— AIM OF THE TASK —
Which lines below fall between the one containing "3. Reinvest Earnings" and the one containing "emergency messages. Sine"? Repeat them exactly, counting both of those lines, and add nothing else.

── RECORDS PROVIDED

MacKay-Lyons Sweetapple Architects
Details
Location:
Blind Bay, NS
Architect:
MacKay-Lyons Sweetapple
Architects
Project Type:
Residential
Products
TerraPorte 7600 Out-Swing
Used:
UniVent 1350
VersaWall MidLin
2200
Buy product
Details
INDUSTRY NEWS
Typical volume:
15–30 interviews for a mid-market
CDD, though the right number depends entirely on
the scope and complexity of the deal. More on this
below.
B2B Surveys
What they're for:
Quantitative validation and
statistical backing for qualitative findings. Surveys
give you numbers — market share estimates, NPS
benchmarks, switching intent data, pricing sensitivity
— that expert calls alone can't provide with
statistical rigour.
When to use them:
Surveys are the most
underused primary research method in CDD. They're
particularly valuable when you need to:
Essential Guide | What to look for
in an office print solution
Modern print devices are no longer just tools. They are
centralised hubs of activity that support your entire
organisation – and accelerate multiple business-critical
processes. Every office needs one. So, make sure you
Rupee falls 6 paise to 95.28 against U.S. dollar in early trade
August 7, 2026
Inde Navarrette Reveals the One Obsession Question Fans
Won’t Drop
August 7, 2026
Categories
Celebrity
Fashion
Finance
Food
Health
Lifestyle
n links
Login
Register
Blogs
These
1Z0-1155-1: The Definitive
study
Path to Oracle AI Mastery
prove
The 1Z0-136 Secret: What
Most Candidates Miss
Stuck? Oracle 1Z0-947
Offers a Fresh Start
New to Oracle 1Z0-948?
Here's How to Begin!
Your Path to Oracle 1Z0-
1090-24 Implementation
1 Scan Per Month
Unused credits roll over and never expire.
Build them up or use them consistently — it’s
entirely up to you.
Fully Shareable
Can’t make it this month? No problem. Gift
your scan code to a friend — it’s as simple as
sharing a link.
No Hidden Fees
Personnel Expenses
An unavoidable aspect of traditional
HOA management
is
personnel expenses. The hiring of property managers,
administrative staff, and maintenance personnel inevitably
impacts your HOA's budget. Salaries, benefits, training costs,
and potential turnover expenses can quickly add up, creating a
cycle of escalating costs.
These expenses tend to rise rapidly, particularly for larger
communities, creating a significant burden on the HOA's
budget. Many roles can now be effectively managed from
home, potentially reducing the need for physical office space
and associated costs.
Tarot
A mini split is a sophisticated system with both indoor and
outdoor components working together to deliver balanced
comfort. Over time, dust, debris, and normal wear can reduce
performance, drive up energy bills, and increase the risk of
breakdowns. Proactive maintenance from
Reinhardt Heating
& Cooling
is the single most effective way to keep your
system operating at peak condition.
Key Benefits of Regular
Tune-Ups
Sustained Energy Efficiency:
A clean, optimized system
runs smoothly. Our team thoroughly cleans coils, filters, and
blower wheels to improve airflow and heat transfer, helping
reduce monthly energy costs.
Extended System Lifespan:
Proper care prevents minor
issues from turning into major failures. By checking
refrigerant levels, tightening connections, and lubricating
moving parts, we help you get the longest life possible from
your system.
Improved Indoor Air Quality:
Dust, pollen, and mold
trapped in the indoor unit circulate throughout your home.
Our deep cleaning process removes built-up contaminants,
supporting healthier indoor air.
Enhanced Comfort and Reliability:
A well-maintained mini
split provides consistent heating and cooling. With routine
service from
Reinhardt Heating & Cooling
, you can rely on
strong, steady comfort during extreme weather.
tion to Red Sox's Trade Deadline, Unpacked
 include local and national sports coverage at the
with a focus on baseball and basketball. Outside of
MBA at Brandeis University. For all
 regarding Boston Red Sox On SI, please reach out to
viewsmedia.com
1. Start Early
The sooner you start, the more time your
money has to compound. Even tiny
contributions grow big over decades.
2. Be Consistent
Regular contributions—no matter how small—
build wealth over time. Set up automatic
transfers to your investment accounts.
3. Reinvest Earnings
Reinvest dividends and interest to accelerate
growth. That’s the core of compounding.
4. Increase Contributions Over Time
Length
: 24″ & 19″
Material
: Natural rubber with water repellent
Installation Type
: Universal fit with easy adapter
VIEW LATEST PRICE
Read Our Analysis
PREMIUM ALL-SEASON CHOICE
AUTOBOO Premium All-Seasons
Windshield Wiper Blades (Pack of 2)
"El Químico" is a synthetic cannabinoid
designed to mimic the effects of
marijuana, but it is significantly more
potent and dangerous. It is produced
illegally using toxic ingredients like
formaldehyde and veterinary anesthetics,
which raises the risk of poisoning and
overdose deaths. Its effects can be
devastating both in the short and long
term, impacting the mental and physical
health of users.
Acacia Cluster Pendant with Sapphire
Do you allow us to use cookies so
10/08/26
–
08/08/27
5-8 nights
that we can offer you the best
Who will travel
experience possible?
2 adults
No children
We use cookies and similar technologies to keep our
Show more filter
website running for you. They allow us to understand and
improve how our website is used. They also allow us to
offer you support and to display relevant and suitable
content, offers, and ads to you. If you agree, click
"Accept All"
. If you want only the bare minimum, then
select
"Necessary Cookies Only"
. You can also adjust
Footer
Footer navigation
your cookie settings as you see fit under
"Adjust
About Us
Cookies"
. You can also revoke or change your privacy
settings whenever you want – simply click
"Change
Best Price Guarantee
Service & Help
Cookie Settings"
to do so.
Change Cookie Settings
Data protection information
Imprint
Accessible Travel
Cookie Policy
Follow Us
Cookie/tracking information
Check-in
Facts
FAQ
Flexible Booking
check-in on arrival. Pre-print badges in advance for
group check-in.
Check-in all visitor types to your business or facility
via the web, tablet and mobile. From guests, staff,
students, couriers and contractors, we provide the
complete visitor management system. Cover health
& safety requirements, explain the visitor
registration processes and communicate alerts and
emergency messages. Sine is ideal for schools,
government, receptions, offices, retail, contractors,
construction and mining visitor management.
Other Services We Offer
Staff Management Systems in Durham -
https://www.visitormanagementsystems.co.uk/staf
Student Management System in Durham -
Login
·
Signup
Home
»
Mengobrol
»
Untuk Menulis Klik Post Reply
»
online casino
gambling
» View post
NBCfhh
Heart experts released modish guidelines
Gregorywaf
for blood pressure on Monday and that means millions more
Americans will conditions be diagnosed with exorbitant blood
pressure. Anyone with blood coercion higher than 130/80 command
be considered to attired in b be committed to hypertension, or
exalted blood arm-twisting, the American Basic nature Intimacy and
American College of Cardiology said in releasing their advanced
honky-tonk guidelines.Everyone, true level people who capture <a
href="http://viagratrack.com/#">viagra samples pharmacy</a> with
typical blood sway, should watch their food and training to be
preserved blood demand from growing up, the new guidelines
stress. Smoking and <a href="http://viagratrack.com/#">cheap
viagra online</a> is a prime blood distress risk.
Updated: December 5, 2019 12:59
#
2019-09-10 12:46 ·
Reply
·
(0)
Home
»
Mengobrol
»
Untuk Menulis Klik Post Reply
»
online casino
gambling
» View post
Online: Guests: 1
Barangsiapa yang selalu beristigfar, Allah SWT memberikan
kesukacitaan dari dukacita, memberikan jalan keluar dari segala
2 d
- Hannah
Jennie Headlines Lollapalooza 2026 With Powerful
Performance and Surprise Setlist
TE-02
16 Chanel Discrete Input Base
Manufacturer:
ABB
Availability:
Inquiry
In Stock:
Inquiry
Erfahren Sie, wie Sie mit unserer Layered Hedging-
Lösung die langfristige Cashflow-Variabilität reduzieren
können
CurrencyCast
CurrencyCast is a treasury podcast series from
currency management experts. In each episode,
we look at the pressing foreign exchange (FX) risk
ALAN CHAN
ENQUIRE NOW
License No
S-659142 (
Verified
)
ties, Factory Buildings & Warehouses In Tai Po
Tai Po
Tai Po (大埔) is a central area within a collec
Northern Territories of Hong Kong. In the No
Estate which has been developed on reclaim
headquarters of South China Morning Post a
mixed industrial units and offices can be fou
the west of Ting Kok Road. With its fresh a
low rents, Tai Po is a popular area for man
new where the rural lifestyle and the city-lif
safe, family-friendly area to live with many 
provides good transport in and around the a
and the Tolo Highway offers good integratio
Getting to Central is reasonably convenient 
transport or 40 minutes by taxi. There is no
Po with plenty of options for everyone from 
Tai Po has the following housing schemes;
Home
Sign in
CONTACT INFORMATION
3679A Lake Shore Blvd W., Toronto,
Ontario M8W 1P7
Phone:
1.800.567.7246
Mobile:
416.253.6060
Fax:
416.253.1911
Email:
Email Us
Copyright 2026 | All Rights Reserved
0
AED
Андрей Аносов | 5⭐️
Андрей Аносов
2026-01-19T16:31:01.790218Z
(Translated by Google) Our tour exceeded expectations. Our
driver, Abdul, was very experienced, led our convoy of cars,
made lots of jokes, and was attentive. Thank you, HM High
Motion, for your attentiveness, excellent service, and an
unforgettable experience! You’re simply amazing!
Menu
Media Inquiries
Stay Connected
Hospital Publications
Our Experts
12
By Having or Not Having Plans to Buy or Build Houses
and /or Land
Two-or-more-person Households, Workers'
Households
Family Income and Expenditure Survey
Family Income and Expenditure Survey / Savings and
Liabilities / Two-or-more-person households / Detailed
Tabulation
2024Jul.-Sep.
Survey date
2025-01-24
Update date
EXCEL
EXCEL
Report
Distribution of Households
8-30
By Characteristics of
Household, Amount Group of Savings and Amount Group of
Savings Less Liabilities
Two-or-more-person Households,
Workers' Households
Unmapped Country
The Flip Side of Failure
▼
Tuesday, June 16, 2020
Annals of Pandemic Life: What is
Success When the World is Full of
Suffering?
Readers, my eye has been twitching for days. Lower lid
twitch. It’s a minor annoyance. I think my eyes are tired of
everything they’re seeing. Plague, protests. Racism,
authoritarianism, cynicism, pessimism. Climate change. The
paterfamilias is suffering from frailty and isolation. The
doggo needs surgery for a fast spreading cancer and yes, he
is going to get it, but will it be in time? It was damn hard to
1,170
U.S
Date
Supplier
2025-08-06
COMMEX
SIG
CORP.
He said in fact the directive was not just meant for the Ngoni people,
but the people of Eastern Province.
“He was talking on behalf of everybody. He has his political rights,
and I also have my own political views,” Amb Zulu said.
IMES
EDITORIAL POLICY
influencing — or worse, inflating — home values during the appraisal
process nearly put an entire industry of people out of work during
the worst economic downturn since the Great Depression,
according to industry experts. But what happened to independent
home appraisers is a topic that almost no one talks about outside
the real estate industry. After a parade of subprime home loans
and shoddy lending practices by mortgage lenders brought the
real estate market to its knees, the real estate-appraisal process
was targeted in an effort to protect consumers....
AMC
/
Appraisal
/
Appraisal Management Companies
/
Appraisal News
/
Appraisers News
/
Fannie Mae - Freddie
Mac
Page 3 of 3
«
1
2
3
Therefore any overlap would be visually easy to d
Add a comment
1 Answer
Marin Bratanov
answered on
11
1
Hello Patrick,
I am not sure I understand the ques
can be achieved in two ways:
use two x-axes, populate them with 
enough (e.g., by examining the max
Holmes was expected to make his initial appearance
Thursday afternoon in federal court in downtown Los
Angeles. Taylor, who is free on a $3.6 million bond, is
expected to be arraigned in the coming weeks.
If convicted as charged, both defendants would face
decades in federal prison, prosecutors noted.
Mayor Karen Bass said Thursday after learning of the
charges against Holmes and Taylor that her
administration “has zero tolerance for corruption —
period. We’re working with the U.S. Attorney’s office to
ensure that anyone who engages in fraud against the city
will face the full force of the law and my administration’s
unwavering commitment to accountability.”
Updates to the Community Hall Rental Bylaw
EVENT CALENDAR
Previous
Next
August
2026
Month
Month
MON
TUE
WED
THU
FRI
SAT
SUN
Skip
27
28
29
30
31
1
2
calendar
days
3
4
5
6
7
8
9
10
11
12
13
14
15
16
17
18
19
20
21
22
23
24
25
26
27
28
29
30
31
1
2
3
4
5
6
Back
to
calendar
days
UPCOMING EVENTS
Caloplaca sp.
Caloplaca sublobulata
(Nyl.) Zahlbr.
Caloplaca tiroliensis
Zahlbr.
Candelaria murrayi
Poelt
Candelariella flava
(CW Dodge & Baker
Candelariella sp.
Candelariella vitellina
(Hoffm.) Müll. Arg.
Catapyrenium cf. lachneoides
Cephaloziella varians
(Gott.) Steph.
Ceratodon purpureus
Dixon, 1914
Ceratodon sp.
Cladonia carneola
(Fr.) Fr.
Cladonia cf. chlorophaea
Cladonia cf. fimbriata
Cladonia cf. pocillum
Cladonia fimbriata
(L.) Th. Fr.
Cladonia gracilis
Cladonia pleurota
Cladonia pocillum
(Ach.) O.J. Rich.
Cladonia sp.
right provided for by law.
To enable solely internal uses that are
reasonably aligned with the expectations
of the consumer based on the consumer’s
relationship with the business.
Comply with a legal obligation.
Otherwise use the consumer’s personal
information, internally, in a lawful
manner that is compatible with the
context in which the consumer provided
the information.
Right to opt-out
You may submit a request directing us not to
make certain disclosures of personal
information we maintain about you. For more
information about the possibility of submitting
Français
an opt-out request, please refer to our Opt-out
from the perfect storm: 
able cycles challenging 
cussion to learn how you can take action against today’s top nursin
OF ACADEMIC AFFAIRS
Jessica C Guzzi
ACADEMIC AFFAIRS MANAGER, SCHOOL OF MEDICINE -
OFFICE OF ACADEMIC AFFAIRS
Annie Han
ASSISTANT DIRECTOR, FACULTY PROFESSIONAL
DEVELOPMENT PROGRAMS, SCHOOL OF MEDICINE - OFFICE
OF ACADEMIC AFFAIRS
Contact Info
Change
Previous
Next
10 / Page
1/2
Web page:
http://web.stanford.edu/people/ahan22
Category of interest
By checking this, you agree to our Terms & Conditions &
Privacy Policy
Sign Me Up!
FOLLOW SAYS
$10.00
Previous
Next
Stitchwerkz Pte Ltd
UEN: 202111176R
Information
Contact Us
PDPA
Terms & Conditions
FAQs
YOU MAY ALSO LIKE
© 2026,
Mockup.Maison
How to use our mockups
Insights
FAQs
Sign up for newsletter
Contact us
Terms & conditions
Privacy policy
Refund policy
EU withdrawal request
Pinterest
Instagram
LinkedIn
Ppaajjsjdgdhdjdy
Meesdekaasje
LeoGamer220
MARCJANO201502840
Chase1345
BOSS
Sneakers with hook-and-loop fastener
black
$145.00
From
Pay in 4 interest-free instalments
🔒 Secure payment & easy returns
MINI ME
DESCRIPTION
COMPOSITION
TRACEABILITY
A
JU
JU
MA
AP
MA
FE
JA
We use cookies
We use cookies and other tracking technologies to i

────

— RESPONSE TO THIS EXERCISE —
3. Reinvest Earnings
Reinvest dividends and interest to accelerate
growth. That’s the core of compounding.
4. Increase Contributions Over Time
Length
: 24″ & 19″
Material
: Natural rubber with water repellent
Installation Type
: Universal fit with easy adapter
VIEW LATEST PRICE
Read Our Analysis
PREMIUM ALL-SEASON CHOICE
AUTOBOO Premium All-Seasons
Windshield Wiper Blades (Pack of 2)
"El Químico" is a synthetic cannabinoid
designed to mimic the effects of
marijuana, but it is significantly more
potent and dangerous. It is produced
illegally using toxic ingredients like
formaldehyde and veterinary anesthetics,
which raises the risk of poisoning and
overdose deaths. Its effects can be
devastating both in the short and long
term, impacting the mental and physical
health of users.
Acacia Cluster Pendant with Sapphire
Do you allow us to use cookies so
10/08/26
–
08/08/27
5-8 nights
that we can offer you the best
Who will travel
experience possible?
2 adults
No children
We use cookies and similar technologies to keep our
Show more filter
website running for you. They allow us to understand and
improve how our website is used. They also allow us to
offer you support and to display relevant and suitable
content, offers, and ads to you. If you agree, click
"Accept All"
. If you want only the bare minimum, then
select
"Necessary Cookies Only"
. You can also adjust
Footer
Footer navigation
your cookie settings as you see fit under
"Adjust
About Us
Cookies"
. You can also revoke or change your privacy
settings whenever you want – simply click
"Change
Best Price Guarantee
Service & Help
Cookie Settings"
to do so.
Change Cookie Settings
Data protection information
Imprint
Accessible Travel
Cookie Policy
Follow Us
Cookie/tracking information
Check-in
Facts
FAQ
Flexible Booking
check-in on arrival. Pre-print badges in advance for
group check-in.
Check-in all visitor types to your business or facility
via the web, tablet and mobile. From guests, staff,
students, couriers and contractors, we provide the
complete visitor management system. Cover health
& safety requirements, explain the visitor
registration processes and communicate alerts and
emergency messages. Sine is ideal for schools,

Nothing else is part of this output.